There's a sort of remorse that grows in the cracks of a relationship that challenges how you identify yourself. I read her bedtime stories, she took me clothes-shopping, and all the while our thumbs pointed to our chests: "No, I'm the ice queen, you're melting, haha, you're melting I'm going to call you melty." I became a vegetarian. She read ageplay erotica. Like glaciers we detached from our frigid personal backstories and drifted out to slowly melt in the wake of each other's warmth.

But even as we were becoming warmer, happier people, together, there was that remorse, that resentment, that we had lost the person we had imagined as ourselves, and every argument and unrecognized kindness shone a light into the cracks where that remorse thrived.

For me to listen to the radio during her rugby match. For her to just come over and go straight to sleep. And how could you not defend me to your parents? How could you not hold my hand in IKEA? After all I've given up for you.

The apron was a birthday gift—to both of us, really. She was the first woman to ever call me "Mommy." It was the first real manifestation of my gender identity I felt I was good at. I'm 29 and I still don't really know how to pick out the right bra or how to make my eyeliner sharp enough to pierce the kidneys of men who pass me on the street. But "Mommy" had the right number of checkboxes that I could check off with confidence. It was a game I could win—as part of a team, even.

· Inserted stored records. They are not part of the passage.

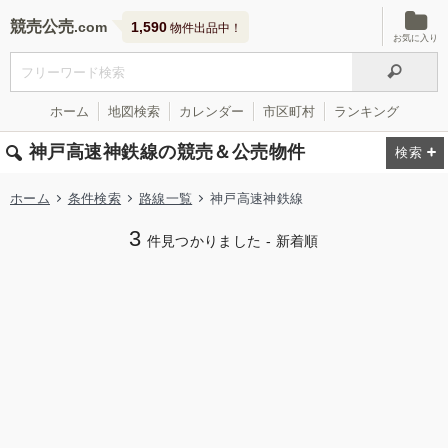
競売公売
1,590
物件出品中！
お気に入り
ホーム
地図検索
カレンダー
市区町村
ランキング
神戸高速神鉄線の競売＆公売物件
ホーム
条件検索
路線一覧
神戸高速神鉄線
3
件見つかりました - 新着順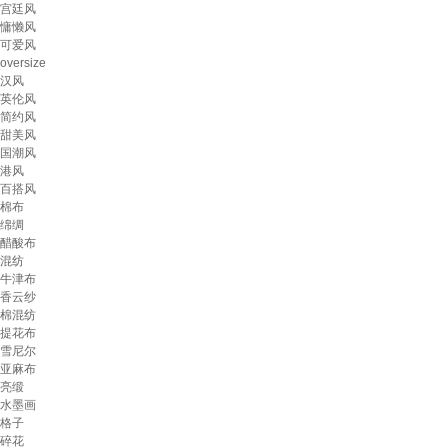
宫廷风
慵懒风
可爱风
oversize
汉风
英伦风
简约风
甜美风
国潮风
港风
百搭风
棉布
绵绸
醋酸布
混纺
牛津布
香云纱
棉混纺
提花布
雪尼尔
亚麻布
亮缎
水墨画
格子
碎花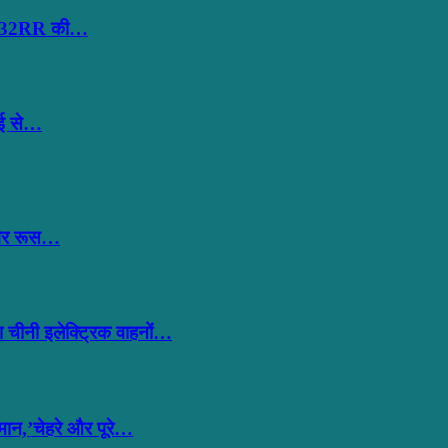
 और 32RR की…
ंबई से…
बगैर रूस…
 चीनी इलेक्ट्रिक वाहनों…
मान,’चेहरे और पूरे…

When we broke up I put the apron in a box in my garage and laid on a futon, not eating, for about a week and a half. I was a wretch, some weird awkward semi-adult who needed to be reminded to brush her teeth before bed, and still this person trusted me to serve them dinner in little kiddie dinosaur plates and hang their coloring on my fridge without making them feel like a fool, taken advantage of.

Most breakups with other women end without one or both of us feeling like we were bad at being a woman—that's, like, the benefit of non-hetero dating. But I have a lot of experience in other women telling me I'm not a woman, or a caricature of one—feeling like I was a bad Mommy, a bad caretaker, shook me in ways transphobic feminists can only dream of.

Who I Was, Who I Am

There is, borne from our internalized transphobia, a tendency for trans women to in some way seek "permission" from our cis women partners to exist, to be seen, to be identified as women. This isn't unique to cis/trans relationships but rather indicative of relationships with a disparity of privilege. If you are fat and date a thin person, a person of color and date a white person, you may encounter this sort of "permission" seeking in your relationships. And you might, after identifying it, even be able to stop doing it. A need for validation is no joke, no matter how one may get it.

So we take on identities and labels that have a more flexible admission requirement. Genderqueer. Fat femme. Bear. Every day, society goes out of its way to take your personhood, just a little. We are never woman enough or proportionate enough to qualify, depending on the beholder. But I am always a Mommy, and no amount of shitty Twitter comments or problematic advertising can take even a modicum of it away from me.

In the wake of her absence I had strangers over for holidays, and took in younger partners who had no safer place to stay.

I took out the apron, with no small amount of crying, to prepare Thanksgiving dinner.

That was who I was. Maternal, over-excited about toy musical instruments and children's books. I wasn't an ice queen, and it was through no chicanery of others that I would come to care for them.

So I bring the apron with me on trips to see other lovers and hope that, though she no longer loves me like the stitching on the inside pocket says, that she doesn't regret making this for me—and in turn, helping me to accept the person I really am.